(Extracted page text data)
* * * * *

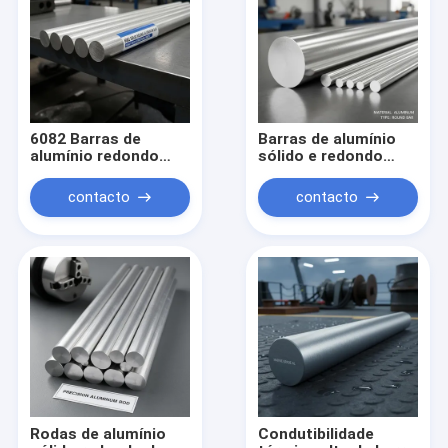
6082 Barras de
Barras de alumínio
alumínio redondo
sólido e redondo
sólido para peças
polidas, resistentes
estruturais de
à corrosão, leves,
contacto
contacto
trabalho pesado com
para uso industrial
alta resistência à
corrosão e
tolerância de
precisão ± 0,1 mm
Rodas de alumínio
Condutibilidade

* * * * *

Goal of the exercise — Report all lines of the data that include the word "alumínio".

Output below —
Barras de alumínio
alumínio redondo
Rodas de alumínio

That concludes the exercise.